1. Doğduğu gün, takvim yaprağındaki üç ismi beğenmemişti annesi akaki'nin. Sonraki ve sonraki yapraktaki isimleri de. En iyisi babasının adıyla anılsın dedi. Böyle başladı akaki akakiyeviç'in sıradan ızdıraplı hayatı.

    O'nun hayatını nikolay vasilyeviç gogol 1842 yılında yazıp yayımladı.
    68 sayfalık bir kitap olmasına rağmen, koskocaman roman okumuş gibi bir derin anlatı var öyküde. İnsanın o zamanda da, şimdi de ve o zaman ile şimdi arasında da aynı şartlar altında yaşadığını bildiriyor bize.
    Tüm o zamanlar boyunca, köleleştiren, tüketen, güçsüzleştiren, bağımlılaştıran, zorunda bırakan ve değişmesini isteyenleri ama küçülttüğü için etkisizleştiren bir sistem. Aynı şimdiki gibi.

    Ne kadar doğru, etik, olması gereken bir durum olsa da, sistemin değiştirilemeyecek kadar büyük oluşu hasebiyle daima abukluklar ve sömürü içinde yaşanılacağının anlatısı. Bürokrasi, önyargılar, yılgınlıklar, kendine "iyi" bir yer kapanın aman hiçbir şey değişmesin ki durumum bozulmasın çırpınışları.

    Şimdiye örneklemek gerek; tecavüz, taciz, şantaj, soygun, tehdit v.b. durumların senelerden beri asla azalmaması neden? Birsürü neden sayılır değil mi?

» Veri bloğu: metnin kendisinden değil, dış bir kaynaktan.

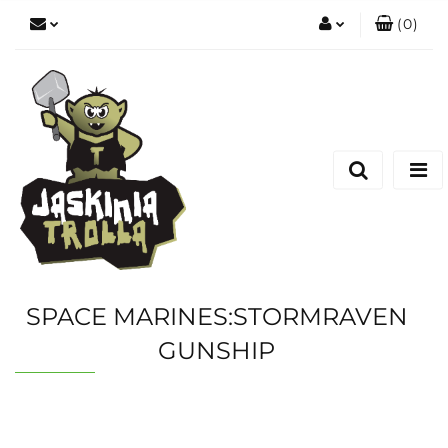
(
0
)
Zaloguj się
Zarejestruj się
Dodaj zgłoszenie
SPACE MARINES:STORMRAVEN
GUNSHIP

Peki senelerce, o kadar hakim, avukat, savcı, kanun, mahkeme, parlemento, milletvekili, başbakan, cumhurbaşkanı değişmesine rağmen, yani sistemi oluşturan mekanizmaların hatta sistemin kendisinin bile değişmesine rağmen neden azalmıyor?

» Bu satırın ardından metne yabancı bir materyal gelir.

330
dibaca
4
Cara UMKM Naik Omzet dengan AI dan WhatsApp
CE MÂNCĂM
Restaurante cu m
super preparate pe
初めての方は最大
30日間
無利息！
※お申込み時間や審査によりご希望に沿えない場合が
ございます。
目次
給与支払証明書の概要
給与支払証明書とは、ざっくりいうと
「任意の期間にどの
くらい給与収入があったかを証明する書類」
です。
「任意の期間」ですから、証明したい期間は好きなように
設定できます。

    5 yaşında bir çocuğa tecavüz ediliyor, ortalık ayağa kalkıyor. sonra susuyor. Sonra tekrar. Ne kadar istesek de asla etki edemeyişimizin sebebi sistem mi, yoksa insanların yılgınlığı mı, yoksa insanın kendisini küçücük görmesi elimden ne gelir ki demesi mi? Belki hepsi, belki hiçbiri.

    Çalışmak, şart. Çalışmak için hayatta kalmak, sağlıklı kalmak zorunluluk. Hayatta kalmak için, hasta olmamak gerek. Hasta olmamak için yaşama koşullarının belli bir standart üstünde olması lazım. Fakat gel gör ki o standartın üstüne çıkmak için daha çok çalışmak ve hatta farklı yerlerden de para kazanabiliyor olmak gerek.

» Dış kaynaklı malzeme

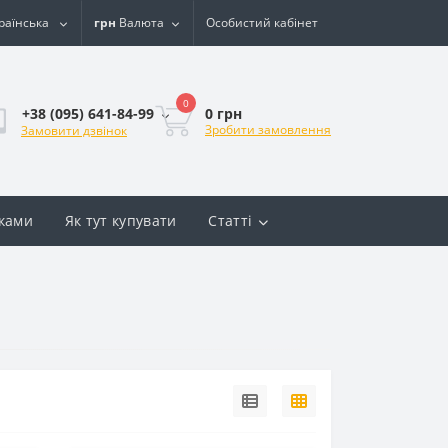
раїнська
грн
Валюта
Особистий кабінет
0
0 грн
+38 (095) 641-84-99
Зробити замовлення
Замовити дзвінок
вками
Як тут купувати
Статті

    Yani çalışabilmenin koşulu da daha çok çalışmak.

    İşte bu koşullarda, bir zorunluluğu halletmeye çalışan adamın adı akaki akakiyeviç ve onun dramının adı şinel, yahut çevrilmiş ve yayımlanmış kitabın adıyla .

    Bu trajik öykünün gerçekliğinde dolaşırken, birdenbire başka bir yere çekiyor bizi gogol.
    Gerçek değil bu diye düşünebilirsiniz. Fakat içinde bulunduğumuz bu sistem ne kadar akla yatkın, ne kadar doğru ki gogol'un bizi çektiği yerin akla yatkın olmadığını söyleyebilelim?

    Hayatının büyük kısmını bir zorunluluğa yatırıp, üstelik o zorunluluğun da bir sonraki zorunluluğa kadar idare edip, bir sonraki zorunluluğu elde edebilecek kadar birikim yapmak, üstelik onun da sadece sorunu ötelemekten başka bir işe yaramayacak olması.

    Çok mu karışık oldu?
    E olur tabii, hepimiz o palto'dan çıktık demedi mi dostoyevski?

    Okumanın şart olduğu kitaplardan biri olmalı.